S’exposer et publier ce que l’on écrit, c’est prêter le flan à la critique. Contrairement aux antibiotiques, c’est automatique (stp, admire le combo de rimes en « ique »). Est-ce toujours agréable ? Nope. Est-ce un drame ? Nope. Tu es un.e jeune auteur.ice et tu t’es pris un scud de JeanMichel73 sur Babelio ? Ou tu n’oses pas tenter l’aventure de la publication par crainte de la critique ? Voilà comment gérer.

« Je pense que l’auteurice était sous coke quand il/elle a écrit ». « Un roman très commercial/prétentieux/ennuyeux/convenu/de mauvais goût/qui pue des pieds… ». « Vite lu, vite oublié ». « Le héros (et plus souvent l’héroïne #sexisme) est insupportable » etc. etc. Voici quelques exemples de commentaires que j’ai pu lire à propos de mes romans, ou des livres de consœurs/confrères, au cours de ces dix dernières années.

Blogs, chaînes Youtube, Instagram, Facebook, Babelio, Livre Addict, etc etc.
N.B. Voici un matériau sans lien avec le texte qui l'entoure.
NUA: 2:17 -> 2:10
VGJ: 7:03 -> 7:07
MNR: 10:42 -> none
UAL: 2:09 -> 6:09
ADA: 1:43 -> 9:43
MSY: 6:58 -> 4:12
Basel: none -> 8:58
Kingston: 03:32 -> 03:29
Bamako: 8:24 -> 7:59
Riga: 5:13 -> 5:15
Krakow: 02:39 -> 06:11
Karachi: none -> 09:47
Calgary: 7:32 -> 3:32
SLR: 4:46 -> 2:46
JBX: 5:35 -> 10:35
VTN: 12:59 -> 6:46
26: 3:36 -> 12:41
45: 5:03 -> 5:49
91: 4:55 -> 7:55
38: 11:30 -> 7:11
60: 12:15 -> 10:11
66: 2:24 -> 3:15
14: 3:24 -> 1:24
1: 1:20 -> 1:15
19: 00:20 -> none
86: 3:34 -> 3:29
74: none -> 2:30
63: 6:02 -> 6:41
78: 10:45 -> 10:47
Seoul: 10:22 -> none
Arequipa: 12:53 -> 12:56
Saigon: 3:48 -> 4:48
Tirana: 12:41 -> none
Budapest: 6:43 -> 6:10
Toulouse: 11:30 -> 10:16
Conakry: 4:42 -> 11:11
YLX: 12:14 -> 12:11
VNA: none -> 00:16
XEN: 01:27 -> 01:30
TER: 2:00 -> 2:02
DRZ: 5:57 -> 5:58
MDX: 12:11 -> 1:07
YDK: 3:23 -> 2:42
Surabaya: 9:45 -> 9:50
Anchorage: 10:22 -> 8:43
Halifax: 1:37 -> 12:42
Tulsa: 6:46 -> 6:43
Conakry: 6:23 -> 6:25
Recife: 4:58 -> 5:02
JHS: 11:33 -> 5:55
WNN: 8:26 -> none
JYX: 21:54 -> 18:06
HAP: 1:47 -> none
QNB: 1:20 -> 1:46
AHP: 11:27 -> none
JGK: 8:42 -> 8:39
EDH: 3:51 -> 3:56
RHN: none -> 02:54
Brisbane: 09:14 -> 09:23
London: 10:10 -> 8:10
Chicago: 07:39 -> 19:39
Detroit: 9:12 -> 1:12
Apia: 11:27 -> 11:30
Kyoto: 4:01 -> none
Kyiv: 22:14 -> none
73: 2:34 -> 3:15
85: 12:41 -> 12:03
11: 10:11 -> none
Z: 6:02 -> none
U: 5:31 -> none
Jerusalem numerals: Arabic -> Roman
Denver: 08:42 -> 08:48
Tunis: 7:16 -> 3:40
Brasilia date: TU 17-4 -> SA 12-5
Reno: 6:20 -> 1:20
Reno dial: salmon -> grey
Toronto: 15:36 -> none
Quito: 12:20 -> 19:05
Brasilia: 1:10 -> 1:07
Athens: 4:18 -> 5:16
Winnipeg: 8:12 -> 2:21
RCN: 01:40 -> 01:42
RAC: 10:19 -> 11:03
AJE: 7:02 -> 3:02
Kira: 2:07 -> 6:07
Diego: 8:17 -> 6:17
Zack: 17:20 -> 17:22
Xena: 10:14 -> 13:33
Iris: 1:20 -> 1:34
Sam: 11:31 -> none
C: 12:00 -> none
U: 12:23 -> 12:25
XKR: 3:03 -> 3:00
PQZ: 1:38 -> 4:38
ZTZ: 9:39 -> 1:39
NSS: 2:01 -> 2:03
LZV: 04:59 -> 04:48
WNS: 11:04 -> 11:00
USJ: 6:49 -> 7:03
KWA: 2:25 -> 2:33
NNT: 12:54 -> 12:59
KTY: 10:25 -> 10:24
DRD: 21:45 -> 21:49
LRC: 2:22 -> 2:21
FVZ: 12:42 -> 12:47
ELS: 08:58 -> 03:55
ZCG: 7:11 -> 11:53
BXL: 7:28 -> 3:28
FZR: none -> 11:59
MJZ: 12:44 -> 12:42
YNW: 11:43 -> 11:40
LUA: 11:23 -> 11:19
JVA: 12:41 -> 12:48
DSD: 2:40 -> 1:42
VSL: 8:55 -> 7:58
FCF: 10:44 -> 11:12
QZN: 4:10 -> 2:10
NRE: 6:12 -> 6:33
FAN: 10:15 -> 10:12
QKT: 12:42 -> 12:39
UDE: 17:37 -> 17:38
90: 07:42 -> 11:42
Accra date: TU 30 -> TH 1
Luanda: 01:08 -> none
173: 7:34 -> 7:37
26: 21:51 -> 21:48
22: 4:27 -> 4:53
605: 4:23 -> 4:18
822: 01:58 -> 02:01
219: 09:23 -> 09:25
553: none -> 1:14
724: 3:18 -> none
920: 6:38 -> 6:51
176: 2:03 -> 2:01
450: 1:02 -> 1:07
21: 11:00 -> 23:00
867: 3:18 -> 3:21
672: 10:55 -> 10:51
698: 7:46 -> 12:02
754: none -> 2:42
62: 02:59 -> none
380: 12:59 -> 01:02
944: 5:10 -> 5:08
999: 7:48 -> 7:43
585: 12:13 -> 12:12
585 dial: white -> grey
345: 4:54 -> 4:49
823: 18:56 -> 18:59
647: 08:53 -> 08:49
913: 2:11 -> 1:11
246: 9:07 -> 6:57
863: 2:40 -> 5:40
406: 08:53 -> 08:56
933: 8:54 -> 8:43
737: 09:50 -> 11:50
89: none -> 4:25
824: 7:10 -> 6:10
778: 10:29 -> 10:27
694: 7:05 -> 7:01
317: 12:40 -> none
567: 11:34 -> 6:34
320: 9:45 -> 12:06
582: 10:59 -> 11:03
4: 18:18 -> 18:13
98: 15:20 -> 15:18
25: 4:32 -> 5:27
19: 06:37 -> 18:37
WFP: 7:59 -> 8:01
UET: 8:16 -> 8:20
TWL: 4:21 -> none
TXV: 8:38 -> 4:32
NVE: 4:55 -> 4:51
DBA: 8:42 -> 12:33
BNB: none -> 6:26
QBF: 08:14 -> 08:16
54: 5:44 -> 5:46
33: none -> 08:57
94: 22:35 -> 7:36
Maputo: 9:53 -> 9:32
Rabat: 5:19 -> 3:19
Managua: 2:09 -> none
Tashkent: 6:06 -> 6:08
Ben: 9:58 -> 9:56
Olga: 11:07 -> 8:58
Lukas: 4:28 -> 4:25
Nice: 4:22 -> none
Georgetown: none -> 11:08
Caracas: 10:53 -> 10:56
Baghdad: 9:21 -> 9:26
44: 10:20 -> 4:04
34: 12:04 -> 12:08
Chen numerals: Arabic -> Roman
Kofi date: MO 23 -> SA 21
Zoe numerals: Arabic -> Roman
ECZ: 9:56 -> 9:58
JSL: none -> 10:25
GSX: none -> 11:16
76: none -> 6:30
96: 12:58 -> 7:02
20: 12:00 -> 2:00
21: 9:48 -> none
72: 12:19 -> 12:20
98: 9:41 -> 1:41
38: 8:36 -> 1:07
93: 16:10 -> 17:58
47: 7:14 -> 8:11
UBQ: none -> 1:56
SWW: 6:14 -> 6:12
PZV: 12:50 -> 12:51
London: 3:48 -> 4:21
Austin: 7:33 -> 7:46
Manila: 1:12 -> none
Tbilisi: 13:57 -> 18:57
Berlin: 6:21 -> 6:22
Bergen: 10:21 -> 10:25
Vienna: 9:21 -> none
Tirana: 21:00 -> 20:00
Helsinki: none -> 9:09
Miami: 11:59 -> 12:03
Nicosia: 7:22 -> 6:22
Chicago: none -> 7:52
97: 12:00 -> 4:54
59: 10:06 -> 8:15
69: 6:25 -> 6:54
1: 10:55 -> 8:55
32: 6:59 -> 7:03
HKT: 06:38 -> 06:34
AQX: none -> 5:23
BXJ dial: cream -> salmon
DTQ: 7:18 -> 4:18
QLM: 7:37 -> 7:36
Les canaux permettant à chacun de donner son avis sur un livre se sont multipliés… Cette donnée est même centrale dans la stratégie de communication des maisons d’édition ou des auteurs, puisqu’elles sont nombreuses à mettre en place des systèmes de partenariats avec des blogueurs, chroniqueurs, booktubers…

JeanMichel73 wrote : « UN LIVRE TOUT JUSTE BON POUR CALER LA PORTE !! »

Les auteurs ou d’autrices sont souvent prompt à partager les critiques positives qu’ils reçoivent (c’est mon cas !). Cependant, ils sont rares à s’exprimer publiquement sur les critiques négatives. Logique. On veut tous donner envie à un maximum de lecteurs et lectrices de se jeter sur notre prose. Notre roman, on y croit. On l’a écrit avec notre sang, nos larmes et notre petit cœur tout mou. C’est pas pour s’auto-saboter ensuite. Il n’empêche que je trouve ça intéressant d’en parler. Pourquoi ? Parce que lorsqu’on est un.e jeune auteur.ice (ou parfois moins jeune) on peut – selon son tempérament – se trouver déstabilisé par ces retours. Mais pas de panique…

La première fois que ça m’est arrivé, j’ai d’abord appelé l’une de mes meilleures potes (coucou Laure !) avec des trémolos dans la voix (« Beeeeuh regarde ce que Trucmuche a postéééé, ma carrière est finiiiiieeee « ). C’était peut-être un poil Drama Queen, j’avoue. Je ne connaissais pas encore beaucoup d’autres auteurices, et je ne savais pas trop comment dealer avec ça. Du coup, je n’ai rien fait du tout, à part ruminer. Et avec le recul, ce n’était pas le plus mauvais réflexe.

Autrice blessée qui souffre en silence (mon Dieu, j’aime tellement les Stock Photos !)

Règle générale : n’argumente pas face aux critiques négatives

The hard truth : JeanMichel73 a entièrement le droit de ne pas aimer ton roman et le clamer haut et fort (du moment qu’il ne verse pas dans l’injure et la menace of course). Il trouve que ton œuvre est une insulte à la littérature ? Que tes persos sont mal campés et ton style mauvais ? C’est son avis, qu’il peut exprimer.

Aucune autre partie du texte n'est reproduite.